| Exercise |
The lines to be copied are those below that contain "сельских".

| Information shown |
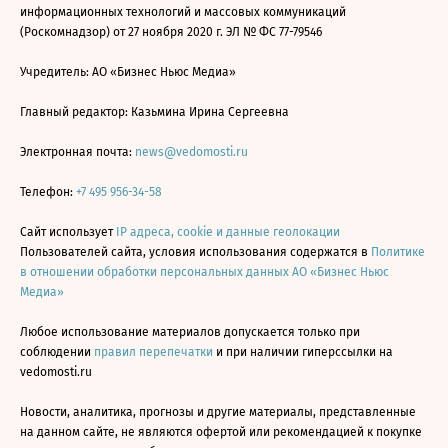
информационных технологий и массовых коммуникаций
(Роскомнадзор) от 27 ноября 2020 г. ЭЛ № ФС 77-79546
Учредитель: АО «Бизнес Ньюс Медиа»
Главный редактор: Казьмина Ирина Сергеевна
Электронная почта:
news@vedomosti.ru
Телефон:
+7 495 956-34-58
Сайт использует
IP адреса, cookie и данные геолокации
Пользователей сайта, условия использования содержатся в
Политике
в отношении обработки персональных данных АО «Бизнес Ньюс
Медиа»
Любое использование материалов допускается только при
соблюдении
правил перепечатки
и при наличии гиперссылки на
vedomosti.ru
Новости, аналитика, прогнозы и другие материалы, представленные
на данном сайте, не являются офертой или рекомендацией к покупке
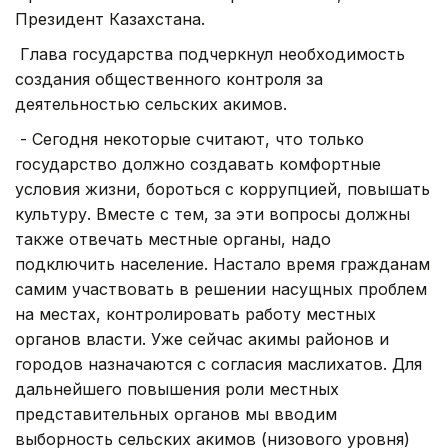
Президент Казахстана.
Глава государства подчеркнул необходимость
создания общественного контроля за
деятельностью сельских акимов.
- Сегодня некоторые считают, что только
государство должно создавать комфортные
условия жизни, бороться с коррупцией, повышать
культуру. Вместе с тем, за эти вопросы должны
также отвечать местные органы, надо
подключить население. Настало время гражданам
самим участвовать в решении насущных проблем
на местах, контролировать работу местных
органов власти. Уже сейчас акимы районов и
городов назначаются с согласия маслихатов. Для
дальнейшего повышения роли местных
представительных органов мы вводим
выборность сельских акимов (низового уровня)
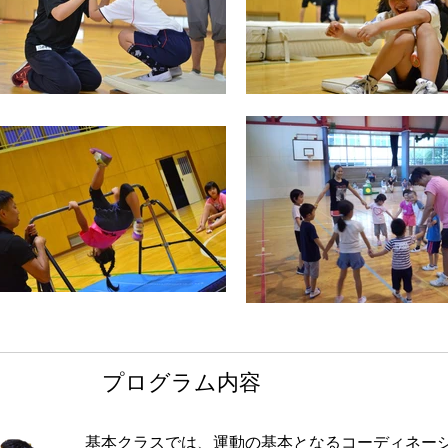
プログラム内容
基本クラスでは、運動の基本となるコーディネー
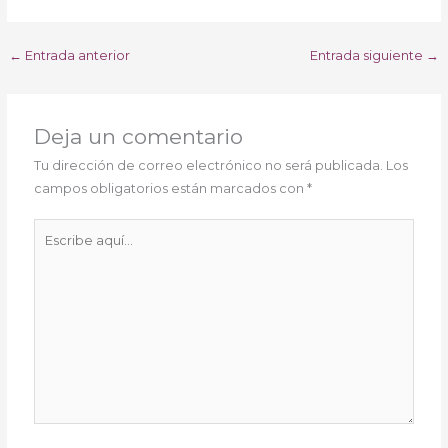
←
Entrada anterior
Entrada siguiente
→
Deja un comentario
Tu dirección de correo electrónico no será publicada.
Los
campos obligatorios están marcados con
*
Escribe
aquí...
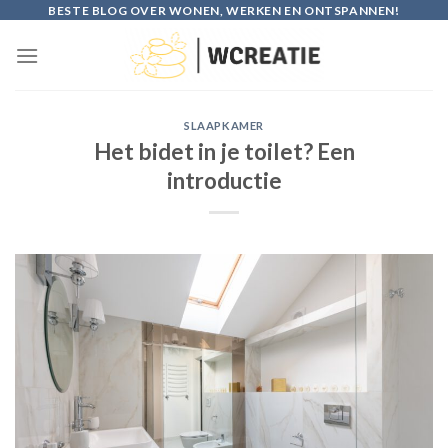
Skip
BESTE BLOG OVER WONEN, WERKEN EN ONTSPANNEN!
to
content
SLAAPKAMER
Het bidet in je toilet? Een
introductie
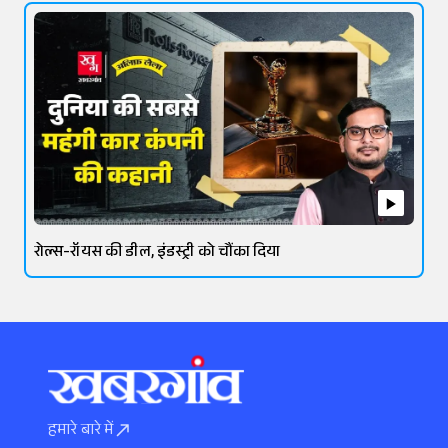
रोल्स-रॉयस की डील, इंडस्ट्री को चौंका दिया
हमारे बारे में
--
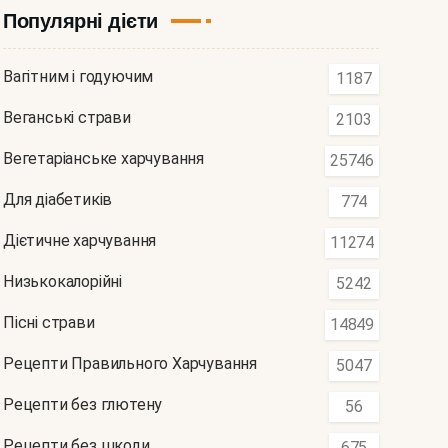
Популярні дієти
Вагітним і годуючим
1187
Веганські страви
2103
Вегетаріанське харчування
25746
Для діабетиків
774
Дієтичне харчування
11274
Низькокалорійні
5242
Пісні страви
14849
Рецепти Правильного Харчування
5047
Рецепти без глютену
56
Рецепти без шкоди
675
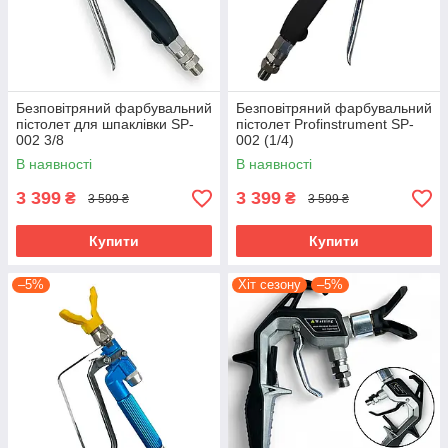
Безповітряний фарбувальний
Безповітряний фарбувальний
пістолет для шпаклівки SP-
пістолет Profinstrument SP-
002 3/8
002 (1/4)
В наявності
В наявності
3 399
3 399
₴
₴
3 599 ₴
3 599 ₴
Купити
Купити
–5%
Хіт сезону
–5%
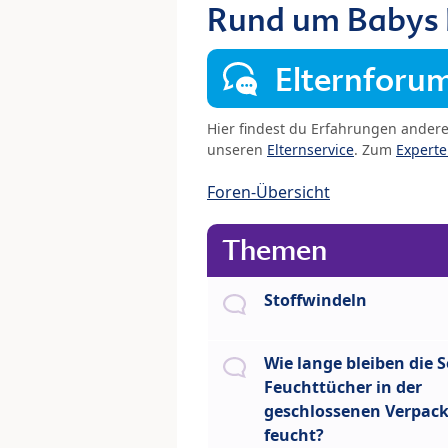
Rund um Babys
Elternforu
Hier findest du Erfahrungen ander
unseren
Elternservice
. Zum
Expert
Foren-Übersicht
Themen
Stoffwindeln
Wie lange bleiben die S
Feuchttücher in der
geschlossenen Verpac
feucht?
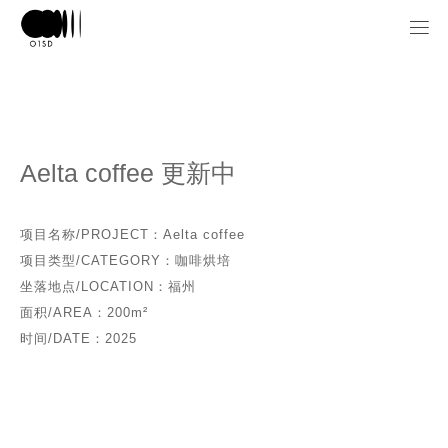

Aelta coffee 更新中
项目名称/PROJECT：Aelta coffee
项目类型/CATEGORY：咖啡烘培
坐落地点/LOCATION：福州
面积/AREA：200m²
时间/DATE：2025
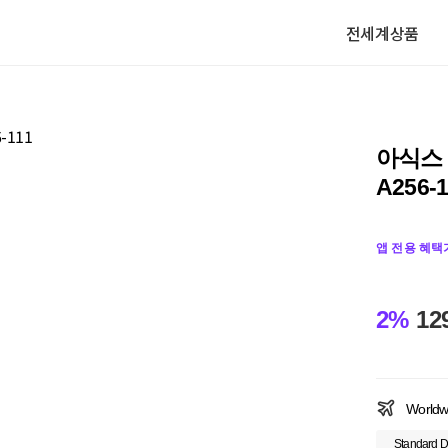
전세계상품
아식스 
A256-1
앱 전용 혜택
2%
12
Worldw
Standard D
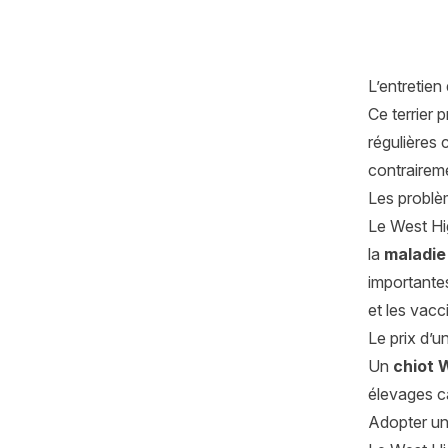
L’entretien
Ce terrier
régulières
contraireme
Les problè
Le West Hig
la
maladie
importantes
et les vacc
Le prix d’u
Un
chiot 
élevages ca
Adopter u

| Response to this exercise |
деятельностью сельских акимов.
выборность сельских акимов (низового уровня)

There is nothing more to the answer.